Date Posted: August 5, 2016

As the world gets ready for the 2016 Olympics opening ceremony in Brazil, the BFI is delighted to announce the release of a collection on BFI Player of 100 films which have been newly digitised and made available to the UK public, exploring the fascinating and inspiring history of Olympian endeavour from 1900 to 2012. The films are drawn from the collections of the BFI National Archive and regional and national archives across the UK and include footage of the Athens Olympics 1906, the original runners who inspired Chariots of Fire in The Olympic Games in Paris (1924) and England winning a football tournament in Stockholm Olympic Games (1912).

In addition to being available online a selection of key Olympics and historic sports films will be available to view at key big screens located across the UK in August including Belfast on the big screen outside City Hall.

The modern Olympics was born in 1896, barely a year after the Lumière brothers unveiled their cinématographe. Neither the Lumières nor anyone else thought to send cameras to Athens 1896 – which leaves something of an enigma surrounding a film that identifies itself as Athens 1896. In fact, it was shot 10 years later, also in Athens, at the Intercalated Olympics of 1906 (outside the official four-yearly sequence) and features the Standing High Jump (now discontinued as an Olympic event).

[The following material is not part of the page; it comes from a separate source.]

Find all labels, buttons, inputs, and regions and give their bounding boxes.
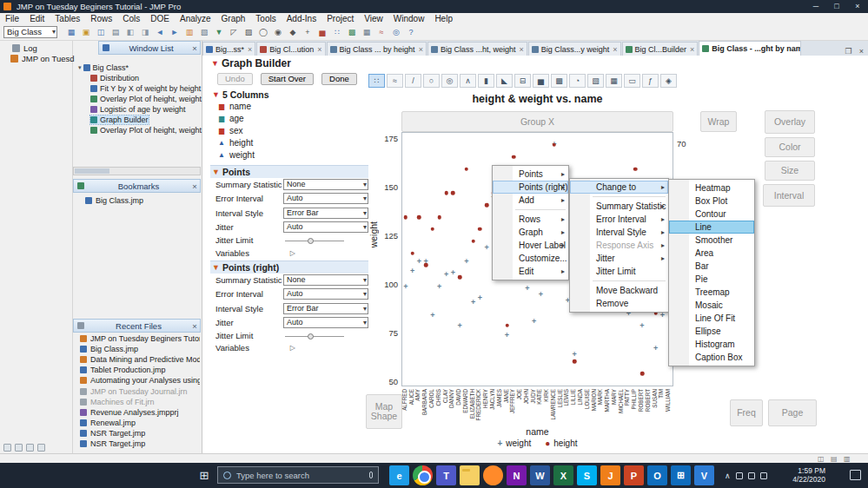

There are newsreels, amateur films, official reports and television programmes representing over a century of British sporting achievement. Two films from the 1912 games – Stockholm – The Olympic Games and Olympics Games 1912 – between them offer rare footage of an England team actually winning a football tournament, and some excellent demonstrations of rope climbing and group gymnastics. The longest film in the collection is the 90 minutes of The Olympic Games in Paris 1924, which includes runners Harold Abrahams and Eric Liddell, whose story was told in the film Chariots of Fire. The same film has footage of the first ever Winter Olympics at Chamonix and a memorably brutal rugby final in which Olympic values seem in short supply, with stars of the French team stretchered off, leaving the field open for a USA victory. At the end (but alas not in the film), French supporters invaded the pitch but the French team sportingly defended the American victors from their fans’ wrath.

Also included is an entertaining and often surprising array of games and sports that for one reason or another never quite won official Olympic status. In our LOLympics collection, we salute the champions of cheese rolling, pipe smoking and uphill beer barrel racing, among other unjustly underrated pursuits. You can view the LOLympics on Northern Ireland Screen’s Digital Film Archive.